Your answer must be an exact copy of the data, without any pictures.

[DATA TO EXAMINE]

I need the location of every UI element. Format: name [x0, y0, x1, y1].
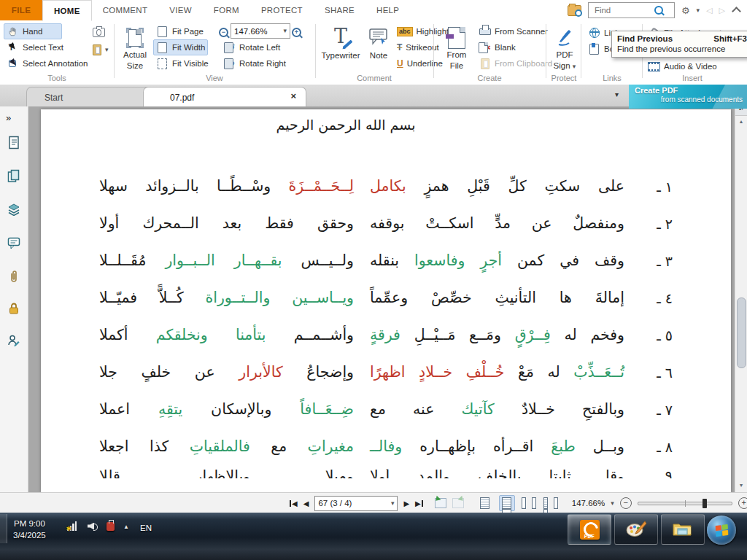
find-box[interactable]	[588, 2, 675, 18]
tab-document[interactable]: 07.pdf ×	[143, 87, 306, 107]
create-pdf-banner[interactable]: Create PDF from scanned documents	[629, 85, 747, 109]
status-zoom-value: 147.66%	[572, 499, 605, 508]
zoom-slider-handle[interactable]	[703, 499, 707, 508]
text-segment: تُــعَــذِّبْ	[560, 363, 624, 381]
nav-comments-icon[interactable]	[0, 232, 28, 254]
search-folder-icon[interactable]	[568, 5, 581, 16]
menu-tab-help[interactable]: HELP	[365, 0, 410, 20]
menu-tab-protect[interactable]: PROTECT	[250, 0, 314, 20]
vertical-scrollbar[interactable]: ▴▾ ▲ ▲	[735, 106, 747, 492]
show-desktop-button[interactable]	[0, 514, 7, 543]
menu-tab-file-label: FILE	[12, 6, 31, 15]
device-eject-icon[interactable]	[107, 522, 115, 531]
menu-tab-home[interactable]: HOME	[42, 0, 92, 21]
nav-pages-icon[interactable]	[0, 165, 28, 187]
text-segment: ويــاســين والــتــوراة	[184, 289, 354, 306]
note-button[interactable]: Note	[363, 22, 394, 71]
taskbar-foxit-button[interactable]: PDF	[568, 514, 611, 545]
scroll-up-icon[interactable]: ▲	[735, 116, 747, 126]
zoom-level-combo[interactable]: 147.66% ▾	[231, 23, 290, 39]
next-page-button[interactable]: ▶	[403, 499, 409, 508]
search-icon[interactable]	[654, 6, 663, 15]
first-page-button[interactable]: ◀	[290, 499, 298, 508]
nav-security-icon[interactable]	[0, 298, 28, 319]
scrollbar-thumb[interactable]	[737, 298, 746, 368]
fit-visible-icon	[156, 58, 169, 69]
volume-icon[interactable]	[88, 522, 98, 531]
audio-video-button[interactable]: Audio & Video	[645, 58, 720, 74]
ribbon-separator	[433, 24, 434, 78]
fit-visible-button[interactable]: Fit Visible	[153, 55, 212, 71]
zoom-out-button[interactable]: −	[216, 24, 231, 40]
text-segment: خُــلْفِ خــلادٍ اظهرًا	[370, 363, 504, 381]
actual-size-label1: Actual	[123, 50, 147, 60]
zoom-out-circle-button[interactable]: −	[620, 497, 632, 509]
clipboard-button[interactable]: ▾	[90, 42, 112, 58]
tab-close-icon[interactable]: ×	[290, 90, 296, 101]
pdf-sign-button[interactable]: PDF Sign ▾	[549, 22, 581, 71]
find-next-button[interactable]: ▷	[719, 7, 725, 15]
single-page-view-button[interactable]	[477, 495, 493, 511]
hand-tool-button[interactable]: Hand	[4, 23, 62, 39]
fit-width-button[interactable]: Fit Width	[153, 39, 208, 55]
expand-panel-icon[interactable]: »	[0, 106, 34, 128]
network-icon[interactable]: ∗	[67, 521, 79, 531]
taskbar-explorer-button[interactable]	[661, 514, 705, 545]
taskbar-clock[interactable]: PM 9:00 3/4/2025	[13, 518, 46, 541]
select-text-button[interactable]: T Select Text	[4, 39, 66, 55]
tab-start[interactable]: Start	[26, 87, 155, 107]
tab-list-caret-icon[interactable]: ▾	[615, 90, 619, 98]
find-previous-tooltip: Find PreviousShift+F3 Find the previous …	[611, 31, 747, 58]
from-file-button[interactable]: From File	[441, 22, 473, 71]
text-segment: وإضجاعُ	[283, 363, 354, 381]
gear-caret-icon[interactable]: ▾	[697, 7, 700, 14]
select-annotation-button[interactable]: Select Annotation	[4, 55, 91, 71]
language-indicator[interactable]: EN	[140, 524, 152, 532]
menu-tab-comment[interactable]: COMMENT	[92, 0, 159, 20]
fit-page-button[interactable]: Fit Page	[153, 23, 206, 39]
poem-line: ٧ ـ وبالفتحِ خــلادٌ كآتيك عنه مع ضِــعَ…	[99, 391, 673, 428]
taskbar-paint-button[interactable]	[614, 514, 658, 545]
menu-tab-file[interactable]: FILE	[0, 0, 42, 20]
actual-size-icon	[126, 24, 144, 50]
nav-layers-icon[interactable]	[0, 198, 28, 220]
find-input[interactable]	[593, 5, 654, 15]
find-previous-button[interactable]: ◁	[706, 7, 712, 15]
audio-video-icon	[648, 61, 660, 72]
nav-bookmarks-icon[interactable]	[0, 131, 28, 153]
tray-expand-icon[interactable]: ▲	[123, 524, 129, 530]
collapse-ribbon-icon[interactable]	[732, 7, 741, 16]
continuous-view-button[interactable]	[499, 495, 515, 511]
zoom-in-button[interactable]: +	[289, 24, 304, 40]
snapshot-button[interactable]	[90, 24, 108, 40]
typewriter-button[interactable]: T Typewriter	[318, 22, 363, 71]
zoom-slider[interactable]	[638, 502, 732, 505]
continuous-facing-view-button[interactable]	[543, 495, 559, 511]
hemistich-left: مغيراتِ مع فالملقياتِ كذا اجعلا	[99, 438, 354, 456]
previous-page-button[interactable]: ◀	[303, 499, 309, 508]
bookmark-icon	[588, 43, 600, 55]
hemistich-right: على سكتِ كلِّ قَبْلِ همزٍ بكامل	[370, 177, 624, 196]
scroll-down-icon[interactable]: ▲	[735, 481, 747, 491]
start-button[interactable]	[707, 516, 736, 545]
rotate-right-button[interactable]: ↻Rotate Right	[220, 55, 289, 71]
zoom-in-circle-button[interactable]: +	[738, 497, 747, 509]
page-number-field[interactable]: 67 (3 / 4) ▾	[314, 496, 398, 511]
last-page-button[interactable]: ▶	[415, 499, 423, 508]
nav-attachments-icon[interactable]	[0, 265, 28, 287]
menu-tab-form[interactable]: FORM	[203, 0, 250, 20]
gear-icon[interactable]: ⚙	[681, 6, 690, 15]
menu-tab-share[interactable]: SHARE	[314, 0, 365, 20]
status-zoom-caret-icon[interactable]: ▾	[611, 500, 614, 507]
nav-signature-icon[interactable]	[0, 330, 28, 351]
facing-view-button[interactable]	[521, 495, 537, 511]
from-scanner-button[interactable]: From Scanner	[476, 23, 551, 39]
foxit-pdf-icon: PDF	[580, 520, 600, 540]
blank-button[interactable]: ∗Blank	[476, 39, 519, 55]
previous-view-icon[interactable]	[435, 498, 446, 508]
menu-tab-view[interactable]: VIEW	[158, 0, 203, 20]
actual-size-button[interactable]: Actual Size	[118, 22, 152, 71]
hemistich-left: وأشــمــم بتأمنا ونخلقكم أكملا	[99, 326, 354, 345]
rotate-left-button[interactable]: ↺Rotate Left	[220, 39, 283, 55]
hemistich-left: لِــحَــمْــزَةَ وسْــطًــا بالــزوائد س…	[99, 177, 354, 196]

[/DATA TO EXAMINE]

# REPLY:
I need the location of every UI element. Format: name [x0, y0, x1, y1].
find-box[interactable]	[588, 2, 675, 18]
tab-document[interactable]: 07.pdf ×	[143, 87, 306, 107]
create-pdf-banner[interactable]: Create PDF from scanned documents	[629, 85, 747, 109]
status-zoom-value: 147.66%	[572, 499, 605, 508]
zoom-slider-handle[interactable]	[703, 499, 707, 508]
text-segment: تُــعَــذِّبْ	[560, 363, 624, 381]
nav-comments-icon[interactable]	[0, 232, 28, 254]
search-folder-icon[interactable]	[568, 5, 581, 16]
menu-tab-help[interactable]: HELP	[365, 0, 410, 20]
menu-tab-protect[interactable]: PROTECT	[250, 0, 314, 20]
vertical-scrollbar[interactable]: ▴▾ ▲ ▲	[735, 106, 747, 492]
show-desktop-button[interactable]	[0, 514, 7, 543]
menu-tab-file-label: FILE	[12, 6, 31, 15]
device-eject-icon[interactable]	[107, 522, 115, 531]
menu-tab-home[interactable]: HOME	[42, 0, 92, 21]
nav-pages-icon[interactable]	[0, 165, 28, 187]
text-segment: ويــاســين والــتــوراة	[184, 289, 354, 306]
note-button[interactable]: Note	[363, 22, 394, 71]
taskbar-foxit-button[interactable]: PDF	[568, 514, 611, 545]
scroll-up-icon[interactable]: ▲	[735, 116, 747, 126]
zoom-level-combo[interactable]: 147.66% ▾	[231, 23, 290, 39]
next-page-button[interactable]: ▶	[403, 499, 409, 508]
search-icon[interactable]	[654, 6, 663, 15]
first-page-button[interactable]: ◀	[290, 499, 298, 508]
nav-security-icon[interactable]	[0, 298, 28, 319]
scrollbar-thumb[interactable]	[737, 298, 746, 368]
fit-visible-icon	[156, 58, 169, 69]
volume-icon[interactable]	[88, 522, 98, 531]
audio-video-button[interactable]: Audio & Video	[645, 58, 720, 74]
ribbon-separator	[433, 24, 434, 78]
fit-visible-button[interactable]: Fit Visible	[153, 55, 212, 71]
zoom-out-button[interactable]: −	[216, 24, 231, 40]
text-segment: خُــلْفِ خــلادٍ اظهرًا	[370, 363, 504, 381]
actual-size-label1: Actual	[123, 50, 147, 60]
zoom-out-circle-button[interactable]: −	[620, 497, 632, 509]
clipboard-button[interactable]: ▾	[90, 42, 112, 58]
tab-close-icon[interactable]: ×	[290, 90, 296, 101]
pdf-sign-button[interactable]: PDF Sign ▾	[549, 22, 581, 71]
find-next-button[interactable]: ▷	[719, 7, 725, 15]
single-page-view-button[interactable]	[477, 495, 493, 511]
hand-tool-button[interactable]: Hand	[4, 23, 62, 39]
fit-width-button[interactable]: Fit Width	[153, 39, 208, 55]
expand-panel-icon[interactable]: »	[0, 106, 34, 128]
network-icon[interactable]: ∗	[67, 521, 79, 531]
taskbar-explorer-button[interactable]	[661, 514, 705, 545]
taskbar-clock[interactable]: PM 9:00 3/4/2025	[13, 518, 46, 541]
select-text-button[interactable]: T Select Text	[4, 39, 66, 55]
tab-start[interactable]: Start	[26, 87, 155, 107]
tab-list-caret-icon[interactable]: ▾	[615, 90, 619, 98]
find-previous-tooltip: Find PreviousShift+F3 Find the previous …	[611, 31, 747, 58]
from-file-button[interactable]: From File	[441, 22, 473, 71]
text-segment: وإضجاعُ	[283, 363, 354, 381]
gear-caret-icon[interactable]: ▾	[697, 7, 700, 14]
select-annotation-button[interactable]: Select Annotation	[4, 55, 91, 71]
language-indicator[interactable]: EN	[140, 524, 152, 532]
menu-tab-comment[interactable]: COMMENT	[92, 0, 159, 20]
fit-page-button[interactable]: Fit Page	[153, 23, 206, 39]
poem-line: ٧ ـ وبالفتحِ خــلادٌ كآتيك عنه مع ضِــعَ…	[99, 391, 673, 428]
taskbar-paint-button[interactable]	[614, 514, 658, 545]
menu-tab-file[interactable]: FILE	[0, 0, 42, 20]
actual-size-icon	[126, 24, 144, 50]
nav-layers-icon[interactable]	[0, 198, 28, 220]
find-input[interactable]	[593, 5, 654, 15]
find-previous-button[interactable]: ◁	[706, 7, 712, 15]
audio-video-icon	[648, 61, 660, 72]
nav-bookmarks-icon[interactable]	[0, 131, 28, 153]
tray-expand-icon[interactable]: ▲	[123, 524, 129, 530]
collapse-ribbon-icon[interactable]	[732, 7, 741, 16]
continuous-view-button[interactable]	[499, 495, 515, 511]
zoom-in-button[interactable]: +	[289, 24, 304, 40]
snapshot-button[interactable]	[90, 24, 108, 40]
typewriter-button[interactable]: T Typewriter	[318, 22, 363, 71]
zoom-slider[interactable]	[638, 502, 732, 505]
continuous-facing-view-button[interactable]	[543, 495, 559, 511]
hemistich-left: مغيراتِ مع فالملقياتِ كذا اجعلا	[99, 438, 354, 456]
previous-page-button[interactable]: ◀	[303, 499, 309, 508]
bookmark-icon	[588, 43, 600, 55]
hemistich-right: على سكتِ كلِّ قَبْلِ همزٍ بكامل	[370, 177, 624, 196]
scroll-down-icon[interactable]: ▲	[735, 481, 747, 491]
start-button[interactable]	[707, 516, 736, 545]
rotate-right-button[interactable]: ↻Rotate Right	[220, 55, 289, 71]
zoom-in-circle-button[interactable]: +	[738, 497, 747, 509]
page-number-field[interactable]: 67 (3 / 4) ▾	[314, 496, 398, 511]
last-page-button[interactable]: ▶	[415, 499, 423, 508]
nav-attachments-icon[interactable]	[0, 265, 28, 287]
menu-tab-form[interactable]: FORM	[203, 0, 250, 20]
gear-icon[interactable]: ⚙	[681, 6, 690, 15]
menu-tab-share[interactable]: SHARE	[314, 0, 365, 20]
status-zoom-caret-icon[interactable]: ▾	[611, 500, 614, 507]
nav-signature-icon[interactable]	[0, 330, 28, 351]
facing-view-button[interactable]	[521, 495, 537, 511]
from-scanner-button[interactable]: From Scanner	[476, 23, 551, 39]
foxit-pdf-icon: PDF	[580, 520, 600, 540]
blank-button[interactable]: ∗Blank	[476, 39, 519, 55]
previous-view-icon[interactable]	[435, 498, 446, 508]
menu-tab-view[interactable]: VIEW	[158, 0, 203, 20]
actual-size-button[interactable]: Actual Size	[118, 22, 152, 71]
hemistich-left: وأشــمــم بتأمنا ونخلقكم أكملا	[99, 326, 354, 345]
rotate-left-button[interactable]: ↺Rotate Left	[220, 39, 283, 55]
hemistich-left: لِــحَــمْــزَةَ وسْــطًــا بالــزوائد س…	[99, 177, 354, 196]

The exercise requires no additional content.